?Não sei de nada, mas vou procurar me informar melhor para responder sobre o assunto?, essa foi a resposta da vereadora Rosemeire Mendonça (Meirinha), ao ser questiona pela equipe do jornal Nova Imprensa/portal Últimas Notícias sobre o caso envolvendo um produtor da comunidade rural de Aroeira, que precisou comprar 96 sacos de cimento para que fossem construídos pela administração, 6 mata-burros nas vias de acesso à comunidade.
A vereadora disse que estava em Belo Horizonte durante toda a semana passada e por isso não se inteirou do fato. Porém, se comprometeu a entrar em contato com o jornal para se posicionar a respeito, o que não ocorreu.
O caso ganhou grande repercussão nas redes sociais e foi pedida por alguns internautas, a cassação da vereadora, que segundo informações apuradas, pediu 60 sacos de cimento além do necessário para a realização da obra que é de total responsabilidade da administração, sendo então irregular a exigência de parte do material de pessoas da comunidade.
Diante da gravidade da denúncia, o jornal ouviu ainda, o presidente do Legislativo, o vereador Juarez Carvalho, para saber se alguma medida seria tomada a partir desses fatos. Ele por sua vez, disse que ?o jornal está dando importância demais para esse assunto, isso é uma prática normal. O vereador fazer parceria com a comunidade é algo que sempre aconteceu. Não querendo defender a Meirinha, mas em minha opinião, ela apenas quis antecipar a construção dos mata-burros para ajudar a comunidade. Ela trabalhou na minha gestão e sei que é uma pessoa bem intencionada. Se ela fez isso não foi por má intenção?, comentou o vereador, que também se comprometeu a entrar em contato com o jornal para se posicionar melhor sobre o caso, o que também não ocorreu.

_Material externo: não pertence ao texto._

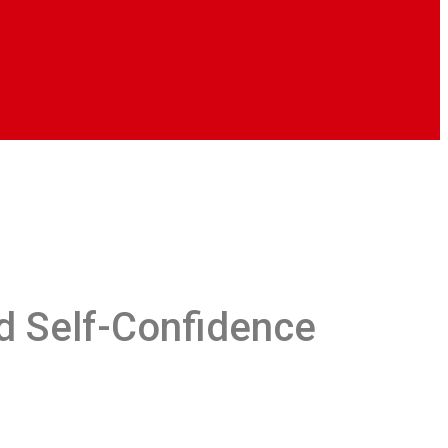
d Self-Confidence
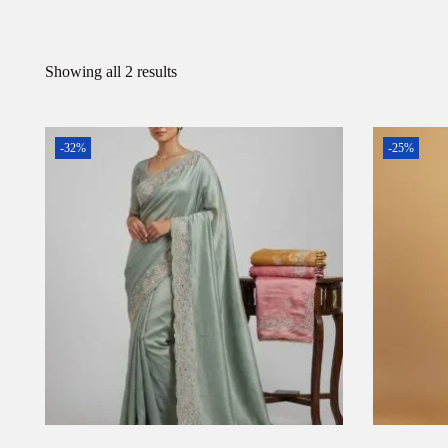
Showing all 2 results
-32%
-25%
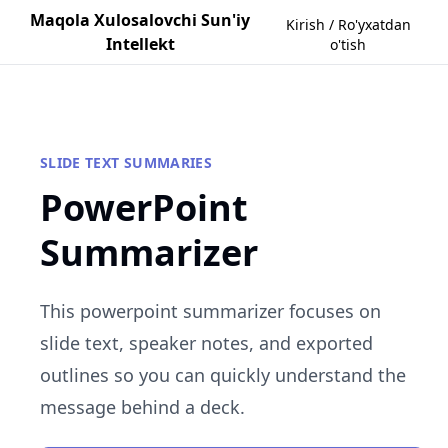
Maqola Xulosalovchi Sun'iy
Kirish / Ro'yxatdan
Intellekt
o'tish
SLIDE TEXT SUMMARIES
PowerPoint
Summarizer
This powerpoint summarizer focuses on
slide text, speaker notes, and exported
outlines so you can quickly understand the
message behind a deck.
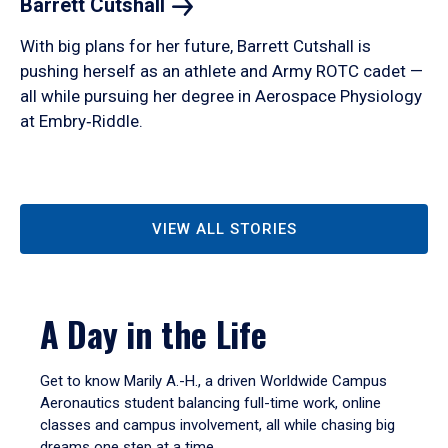
Barrett
Cutshall
With big plans for her future, Barrett Cutshall is
pushing herself as an athlete and Army ROTC cadet —
all while pursuing her degree in Aerospace Physiology
at Embry‑Riddle.
VIEW ALL STORIES
A Day in the Life
Get to know Marily A.-H., a driven Worldwide Campus
Aeronautics student balancing full-time work, online
classes and campus involvement, all while chasing big
dreams one step at a time.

O assunto não foi abordado pelos vereadores em nenhuma das duas reuniões após a denúncia ser publicada pelo jornal e na Prefeitura, a última informação repassada pelo secretário de Comunicação, Flávio Roberto Pinto é de que o caso continua sendo apurado.

Relembre o caso
O produtor rural Joaquim Emídio da Cruz, precisou gastar mais de R$2 mil para que seis mata-burros fossem construídos nas estradas de acesso à comunidade de Aroeira, onde mora e trabalha. A instalação dos mata-burros era uma promessa de Meirinha, que pediu à comunidade que arcasse com os gastos da compra do cimento para a realização da obra (96 sacos no total).
Segundo apurou o jornal, são necessários cerca de 6 sacos de cimento para a instalação de cada mata-burro. Portanto, 36 sacos seriam suficientes para a realização da obra em Aroeira. É importante ressaltar que os mata-burros instalados não estão dentro da propriedade de seu Joaquim e servem à toda a comunidade de Aroeira e aos visitantes, portanto, não é de obrigação dos moradores cooperar com a compra de parte dos materiais para a construção, sendo portanto, responsabilidade da administração municipal manter as estradas de acesso em boas condições, contando inclusive com os mata-burros necessários.